Bantuan-bantuan ini menyasar penerima aktif yang telah terdaftar dalam data resmi pemerintah untuk tahun 2026. Sumber informasi dari kanal YouTube Cek Bansos menyebutkan bahwa program-program ini didesain untuk menjangkau mereka yang paling membutuhkan, memastikan penyaluran tepat sasaran kepada keluarga dalam kategori desil 1 hingga desil 4, serta pemegang Kartu Keluarga Sejahtera (KKS).
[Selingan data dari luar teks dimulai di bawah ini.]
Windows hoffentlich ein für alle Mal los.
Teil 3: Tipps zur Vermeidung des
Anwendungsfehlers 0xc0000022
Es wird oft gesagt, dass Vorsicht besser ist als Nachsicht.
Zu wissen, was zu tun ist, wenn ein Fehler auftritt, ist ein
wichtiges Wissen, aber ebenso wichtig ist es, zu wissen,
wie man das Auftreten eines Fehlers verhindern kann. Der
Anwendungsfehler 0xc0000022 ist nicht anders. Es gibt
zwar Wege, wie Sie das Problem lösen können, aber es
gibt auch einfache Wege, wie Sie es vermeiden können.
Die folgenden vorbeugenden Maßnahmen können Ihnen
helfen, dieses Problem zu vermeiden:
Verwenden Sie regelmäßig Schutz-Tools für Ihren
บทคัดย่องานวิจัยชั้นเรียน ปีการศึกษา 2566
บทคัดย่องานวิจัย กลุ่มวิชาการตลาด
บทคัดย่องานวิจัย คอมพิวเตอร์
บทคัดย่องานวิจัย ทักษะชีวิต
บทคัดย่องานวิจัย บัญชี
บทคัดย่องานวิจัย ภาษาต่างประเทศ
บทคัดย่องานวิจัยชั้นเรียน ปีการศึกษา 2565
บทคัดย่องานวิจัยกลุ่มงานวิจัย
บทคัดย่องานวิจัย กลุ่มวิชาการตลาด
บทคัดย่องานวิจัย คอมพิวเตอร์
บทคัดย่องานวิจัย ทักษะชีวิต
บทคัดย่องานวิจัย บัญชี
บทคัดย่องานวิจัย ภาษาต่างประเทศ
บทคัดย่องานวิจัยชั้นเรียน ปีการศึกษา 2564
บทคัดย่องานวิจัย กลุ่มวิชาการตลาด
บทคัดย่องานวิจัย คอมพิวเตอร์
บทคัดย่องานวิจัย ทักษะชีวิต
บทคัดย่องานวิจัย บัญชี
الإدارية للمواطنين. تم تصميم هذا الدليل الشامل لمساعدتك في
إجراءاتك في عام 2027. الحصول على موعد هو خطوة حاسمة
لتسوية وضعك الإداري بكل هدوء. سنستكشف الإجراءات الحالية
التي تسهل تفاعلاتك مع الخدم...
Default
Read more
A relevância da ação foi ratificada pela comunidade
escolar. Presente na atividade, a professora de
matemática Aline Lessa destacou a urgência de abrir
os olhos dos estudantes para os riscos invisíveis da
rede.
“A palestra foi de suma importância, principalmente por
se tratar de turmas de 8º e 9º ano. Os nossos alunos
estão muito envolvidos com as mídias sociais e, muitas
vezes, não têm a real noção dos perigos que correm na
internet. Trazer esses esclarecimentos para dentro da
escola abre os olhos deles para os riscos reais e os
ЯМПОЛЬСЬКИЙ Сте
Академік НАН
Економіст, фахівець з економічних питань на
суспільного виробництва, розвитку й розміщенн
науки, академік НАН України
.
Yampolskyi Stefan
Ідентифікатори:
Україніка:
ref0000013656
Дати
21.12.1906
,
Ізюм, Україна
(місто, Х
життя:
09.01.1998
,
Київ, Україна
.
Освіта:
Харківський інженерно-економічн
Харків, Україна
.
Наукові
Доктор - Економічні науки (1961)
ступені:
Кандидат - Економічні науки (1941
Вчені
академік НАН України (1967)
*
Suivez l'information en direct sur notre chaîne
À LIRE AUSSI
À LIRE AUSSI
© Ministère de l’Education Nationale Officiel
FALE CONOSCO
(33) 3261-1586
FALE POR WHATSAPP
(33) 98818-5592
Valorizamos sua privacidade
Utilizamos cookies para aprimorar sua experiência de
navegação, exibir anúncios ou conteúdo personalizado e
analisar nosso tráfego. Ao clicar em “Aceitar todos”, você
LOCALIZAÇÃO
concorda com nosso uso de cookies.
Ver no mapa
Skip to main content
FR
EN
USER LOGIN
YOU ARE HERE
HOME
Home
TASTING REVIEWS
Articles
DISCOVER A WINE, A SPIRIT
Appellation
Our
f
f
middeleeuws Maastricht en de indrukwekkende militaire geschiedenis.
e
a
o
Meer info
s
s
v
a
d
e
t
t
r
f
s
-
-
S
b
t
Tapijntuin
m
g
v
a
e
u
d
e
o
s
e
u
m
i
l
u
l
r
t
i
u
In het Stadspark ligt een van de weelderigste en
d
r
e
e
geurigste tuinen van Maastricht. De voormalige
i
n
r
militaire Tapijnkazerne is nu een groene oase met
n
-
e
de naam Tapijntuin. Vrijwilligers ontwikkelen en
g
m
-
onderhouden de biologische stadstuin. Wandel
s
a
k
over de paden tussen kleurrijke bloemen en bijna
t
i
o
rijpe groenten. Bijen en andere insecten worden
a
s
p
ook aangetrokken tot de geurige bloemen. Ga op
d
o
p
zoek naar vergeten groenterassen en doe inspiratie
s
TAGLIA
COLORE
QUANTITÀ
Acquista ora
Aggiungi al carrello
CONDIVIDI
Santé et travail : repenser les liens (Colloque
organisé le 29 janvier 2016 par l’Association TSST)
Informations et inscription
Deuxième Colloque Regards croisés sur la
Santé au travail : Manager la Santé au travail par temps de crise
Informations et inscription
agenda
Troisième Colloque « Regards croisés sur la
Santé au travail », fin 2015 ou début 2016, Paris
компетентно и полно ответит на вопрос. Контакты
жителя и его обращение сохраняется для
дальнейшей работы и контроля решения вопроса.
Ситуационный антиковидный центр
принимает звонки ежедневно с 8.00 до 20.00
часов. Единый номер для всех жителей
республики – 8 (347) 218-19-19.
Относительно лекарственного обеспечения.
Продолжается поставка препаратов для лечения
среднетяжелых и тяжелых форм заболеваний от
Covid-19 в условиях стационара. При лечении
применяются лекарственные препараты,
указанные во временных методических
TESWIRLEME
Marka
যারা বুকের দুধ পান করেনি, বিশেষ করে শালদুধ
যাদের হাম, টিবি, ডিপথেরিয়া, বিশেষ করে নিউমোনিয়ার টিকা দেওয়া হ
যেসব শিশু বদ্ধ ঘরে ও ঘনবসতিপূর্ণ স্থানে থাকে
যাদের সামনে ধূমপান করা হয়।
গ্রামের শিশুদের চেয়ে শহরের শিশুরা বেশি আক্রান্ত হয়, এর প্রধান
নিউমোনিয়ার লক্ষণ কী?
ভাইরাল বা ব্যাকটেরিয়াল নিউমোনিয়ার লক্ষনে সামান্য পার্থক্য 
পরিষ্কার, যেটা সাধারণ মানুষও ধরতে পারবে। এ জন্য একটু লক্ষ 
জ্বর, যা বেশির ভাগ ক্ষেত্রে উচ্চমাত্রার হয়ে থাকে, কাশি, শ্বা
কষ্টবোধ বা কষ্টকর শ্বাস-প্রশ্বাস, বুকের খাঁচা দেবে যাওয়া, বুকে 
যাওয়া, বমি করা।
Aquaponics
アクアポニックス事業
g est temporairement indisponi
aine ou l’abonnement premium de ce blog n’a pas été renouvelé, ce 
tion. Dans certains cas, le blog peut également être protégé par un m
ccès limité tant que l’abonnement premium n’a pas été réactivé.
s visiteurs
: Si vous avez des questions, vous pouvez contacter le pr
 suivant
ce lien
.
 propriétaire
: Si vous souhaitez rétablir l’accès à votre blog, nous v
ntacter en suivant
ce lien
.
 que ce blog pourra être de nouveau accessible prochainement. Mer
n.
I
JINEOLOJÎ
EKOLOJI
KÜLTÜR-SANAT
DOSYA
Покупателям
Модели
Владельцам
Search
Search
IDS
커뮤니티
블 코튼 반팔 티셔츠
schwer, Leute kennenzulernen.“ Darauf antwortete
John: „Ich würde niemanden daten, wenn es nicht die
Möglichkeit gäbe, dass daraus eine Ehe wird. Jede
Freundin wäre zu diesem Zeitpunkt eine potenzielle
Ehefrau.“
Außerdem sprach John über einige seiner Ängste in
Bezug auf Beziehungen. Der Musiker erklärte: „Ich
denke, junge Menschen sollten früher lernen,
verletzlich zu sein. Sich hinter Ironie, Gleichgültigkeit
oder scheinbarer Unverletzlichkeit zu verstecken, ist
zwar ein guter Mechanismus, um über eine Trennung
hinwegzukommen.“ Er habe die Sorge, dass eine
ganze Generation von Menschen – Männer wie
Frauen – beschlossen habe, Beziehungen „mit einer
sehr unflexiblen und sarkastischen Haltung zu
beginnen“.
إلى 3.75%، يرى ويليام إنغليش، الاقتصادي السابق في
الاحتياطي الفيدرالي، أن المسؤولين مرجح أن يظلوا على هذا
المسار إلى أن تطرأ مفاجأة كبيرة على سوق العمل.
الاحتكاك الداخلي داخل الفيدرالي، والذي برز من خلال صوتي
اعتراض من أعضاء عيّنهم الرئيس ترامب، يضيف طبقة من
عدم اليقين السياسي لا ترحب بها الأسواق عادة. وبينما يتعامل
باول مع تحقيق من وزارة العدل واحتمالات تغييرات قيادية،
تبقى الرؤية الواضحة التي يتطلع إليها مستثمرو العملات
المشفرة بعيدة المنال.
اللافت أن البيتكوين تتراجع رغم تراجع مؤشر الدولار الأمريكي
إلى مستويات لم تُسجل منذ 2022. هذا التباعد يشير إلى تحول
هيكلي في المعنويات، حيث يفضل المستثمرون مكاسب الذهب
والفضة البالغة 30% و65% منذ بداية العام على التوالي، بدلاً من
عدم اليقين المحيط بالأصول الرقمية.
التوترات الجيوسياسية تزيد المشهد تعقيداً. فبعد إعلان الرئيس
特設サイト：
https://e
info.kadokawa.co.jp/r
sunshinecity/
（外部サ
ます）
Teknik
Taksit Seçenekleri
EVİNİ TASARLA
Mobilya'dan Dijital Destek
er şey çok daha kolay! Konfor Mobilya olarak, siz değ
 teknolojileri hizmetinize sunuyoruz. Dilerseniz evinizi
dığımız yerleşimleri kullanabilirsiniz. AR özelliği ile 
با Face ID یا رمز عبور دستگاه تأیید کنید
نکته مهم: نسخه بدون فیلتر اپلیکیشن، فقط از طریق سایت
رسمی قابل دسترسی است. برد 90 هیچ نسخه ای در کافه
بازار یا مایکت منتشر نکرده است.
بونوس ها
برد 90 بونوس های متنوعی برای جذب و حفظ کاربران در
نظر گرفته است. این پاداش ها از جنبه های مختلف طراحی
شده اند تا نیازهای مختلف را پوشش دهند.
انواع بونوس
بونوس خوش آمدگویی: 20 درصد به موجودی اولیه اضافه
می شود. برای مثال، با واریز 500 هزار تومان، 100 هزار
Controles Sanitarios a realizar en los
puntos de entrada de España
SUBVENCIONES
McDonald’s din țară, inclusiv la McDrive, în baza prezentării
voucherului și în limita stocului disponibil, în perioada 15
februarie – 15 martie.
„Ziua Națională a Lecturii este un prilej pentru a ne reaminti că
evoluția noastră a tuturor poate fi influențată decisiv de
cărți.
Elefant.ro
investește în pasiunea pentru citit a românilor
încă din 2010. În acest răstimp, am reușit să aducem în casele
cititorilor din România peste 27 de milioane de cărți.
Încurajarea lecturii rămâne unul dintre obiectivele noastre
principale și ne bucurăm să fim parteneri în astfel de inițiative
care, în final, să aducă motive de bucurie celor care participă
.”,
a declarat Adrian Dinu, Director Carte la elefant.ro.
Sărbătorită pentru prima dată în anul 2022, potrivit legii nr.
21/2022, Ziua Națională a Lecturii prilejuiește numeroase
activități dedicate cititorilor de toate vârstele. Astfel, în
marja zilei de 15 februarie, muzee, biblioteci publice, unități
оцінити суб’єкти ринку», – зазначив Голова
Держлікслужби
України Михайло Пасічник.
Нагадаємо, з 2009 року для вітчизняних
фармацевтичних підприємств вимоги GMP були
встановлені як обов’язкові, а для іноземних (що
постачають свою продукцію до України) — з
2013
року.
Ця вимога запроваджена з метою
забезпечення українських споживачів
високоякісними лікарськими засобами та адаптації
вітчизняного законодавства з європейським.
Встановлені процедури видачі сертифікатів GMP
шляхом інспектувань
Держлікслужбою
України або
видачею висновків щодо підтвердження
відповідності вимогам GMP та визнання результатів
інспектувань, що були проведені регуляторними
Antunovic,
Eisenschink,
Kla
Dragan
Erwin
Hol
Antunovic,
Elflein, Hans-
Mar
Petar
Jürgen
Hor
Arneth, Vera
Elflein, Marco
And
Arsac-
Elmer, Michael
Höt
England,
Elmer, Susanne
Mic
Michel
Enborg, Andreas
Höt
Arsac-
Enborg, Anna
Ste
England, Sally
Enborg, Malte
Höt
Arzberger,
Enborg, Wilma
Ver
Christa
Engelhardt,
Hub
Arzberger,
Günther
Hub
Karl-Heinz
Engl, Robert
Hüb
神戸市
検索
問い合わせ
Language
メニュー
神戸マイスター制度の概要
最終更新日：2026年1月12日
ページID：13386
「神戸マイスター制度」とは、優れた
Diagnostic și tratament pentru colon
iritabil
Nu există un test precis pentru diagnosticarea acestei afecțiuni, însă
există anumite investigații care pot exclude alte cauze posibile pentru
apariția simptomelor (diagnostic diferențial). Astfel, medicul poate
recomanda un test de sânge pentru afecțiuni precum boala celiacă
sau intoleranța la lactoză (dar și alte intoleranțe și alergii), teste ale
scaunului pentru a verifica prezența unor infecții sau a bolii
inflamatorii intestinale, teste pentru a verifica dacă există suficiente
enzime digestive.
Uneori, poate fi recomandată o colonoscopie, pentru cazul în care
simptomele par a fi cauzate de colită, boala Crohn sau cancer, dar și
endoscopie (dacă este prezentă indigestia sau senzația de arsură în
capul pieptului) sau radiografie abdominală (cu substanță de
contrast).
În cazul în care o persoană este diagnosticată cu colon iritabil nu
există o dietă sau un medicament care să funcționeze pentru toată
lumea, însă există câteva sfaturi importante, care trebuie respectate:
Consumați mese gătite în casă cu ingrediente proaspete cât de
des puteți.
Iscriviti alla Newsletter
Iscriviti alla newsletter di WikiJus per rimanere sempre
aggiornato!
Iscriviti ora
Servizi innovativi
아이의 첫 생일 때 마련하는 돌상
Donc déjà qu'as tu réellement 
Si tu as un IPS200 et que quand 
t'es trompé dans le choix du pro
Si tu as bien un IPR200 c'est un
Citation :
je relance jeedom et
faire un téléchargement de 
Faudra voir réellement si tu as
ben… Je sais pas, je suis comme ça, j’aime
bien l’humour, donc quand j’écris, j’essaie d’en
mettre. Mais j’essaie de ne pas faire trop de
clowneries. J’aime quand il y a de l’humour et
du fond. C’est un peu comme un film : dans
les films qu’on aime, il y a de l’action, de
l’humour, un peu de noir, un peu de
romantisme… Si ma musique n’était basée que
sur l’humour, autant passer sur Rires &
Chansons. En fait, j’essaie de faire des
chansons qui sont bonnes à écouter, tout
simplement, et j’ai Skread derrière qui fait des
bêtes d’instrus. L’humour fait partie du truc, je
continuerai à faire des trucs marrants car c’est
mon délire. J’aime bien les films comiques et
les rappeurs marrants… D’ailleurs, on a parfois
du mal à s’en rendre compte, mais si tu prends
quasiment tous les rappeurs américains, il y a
Bantuan pertama yang dipastikan cair adalah pencairan susulan tahap pertama Program Keluarga Harapan (PKH). Kementerian Sosial menegaskan bahwa pencairan ini, yang ditujukan bagi KPM yang belum menerima bantuan di tahap awal, akan dilaksanakan sepanjang bulan Maret. Selain PKH, bantuan susulan Bantuan Pangan Nontunai (BPNT) juga akan disalurkan. Banyak penerima baru yang memegang KKS diketahui masih menanti proses pencairan. Pemerintah menargetkan penyaluran BPNT susulan ini dapat tuntas sebelum Lebaran 2026 tiba.
Program Atensi Yatim Piatu (YAPI) menjadi bantuan ketiga yang kembali disalurkan secara periodik setiap tiga bulan pada triwulan pertama tahun 2026. Khusus bagi anak-anak yatim dan piatu dari keluarga kurang mampu. Sementara itu, bantuan pendidikan melalui Program Indonesia Pintar (PIP) dijadwalkan cair mulai pertengahan Ramadhan. Bantuan PIP ini diberikan kepada siswa dari jenjang SD hingga SMA yang telah memiliki surat keputusan nominasi atau pemberian. Diharapkan dapat membantu kebutuhan sekolah dan rumah tangga selama bulan puasa.
Ragam Bantuan dan Mekanisme Penyaluran
Program Bantuan Langsung Tunai Dana Desa (BLT-DD) juga akan turut disalurkan, dengan mekanisme penyaluran yang disesuaikan berdasarkan kebijakan masing-masing desa. Sasaran utama bansos BLT-DD adalah warga miskin yang belum menerima bantuan reguler lainnya. Khusus bagi wilayah terdepan, terluar, dan tertinggal (3T), pencairan PKH dan BPNT tahap pertama tetap dilakukan melalui layanan PT Pos Indonesia. Warga penerima di daerah tersebut akan mendapatkan undangan resmi berbarcode sebagai syarat mutlak untuk melakukan pencairan di kantor pos setempat.
Salah satu bantuan yang paling dinanti masyarakat adalah paket pangan berupa beras 20 kilogram dan minyak goreng 4 liter. Beberapa daerah di Indonesia Timur, termasuk Papua dan Nusa Tenggara Timur, dilaporkan telah siap membagikan undangan pengambilan bantuan tersebut. Pemerintah menegaskan bahwa seluruh program bantuan sosial ini akan disalurkan secara bertahap hingga akhir Maret 2026. Dengan adanya berbagai bantuan ini, diharapkan masyarakat dapat menjalani bulan Ramadhan dengan lebih tenang dan merayakan Idulfitri tanpa beban ekonomi yang terlalu berat.